Stored data entries:
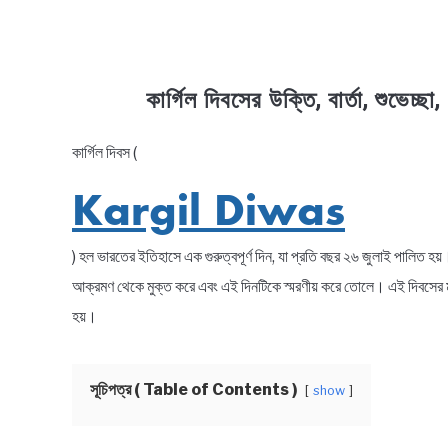
কার্গিল দিবসের উক্তি, বার্তা, শুভ
কার্গিল দিবস (
in
Bengali
Kargil Diwas
Wishes
) হল ভারতের ইতিহাসে এক গুরুত্বপূর্ণ দিন, যা প্রতি বছর ২৬ জুলাই পালিত হয
আক্রমণ থেকে মুক্ত করে এবং এই দিনটিকে স্মরণীয় করে তোলে। এই দিবসের ম
হয়।
সূচিপত্র ( Table of Contents )
show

-- Task directions --
The data above needs to be retyped exactly, with the images left out.

-- Final answer --
কার্গিল দিবসের উক্তি, বার্তা, শুভ
কার্গিল দিবস (
in
Bengali
Kargil Diwas
Wishes
) হল ভারতের ইতিহাসে এক গুরুত্বপূর্ণ দিন, যা প্রতি বছর ২৬ জুলাই পালিত হয
আক্রমণ থেকে মুক্ত করে এবং এই দিনটিকে স্মরণীয় করে তোলে। এই দিবসের ম
হয়।
সূচিপত্র ( Table of Contents )
show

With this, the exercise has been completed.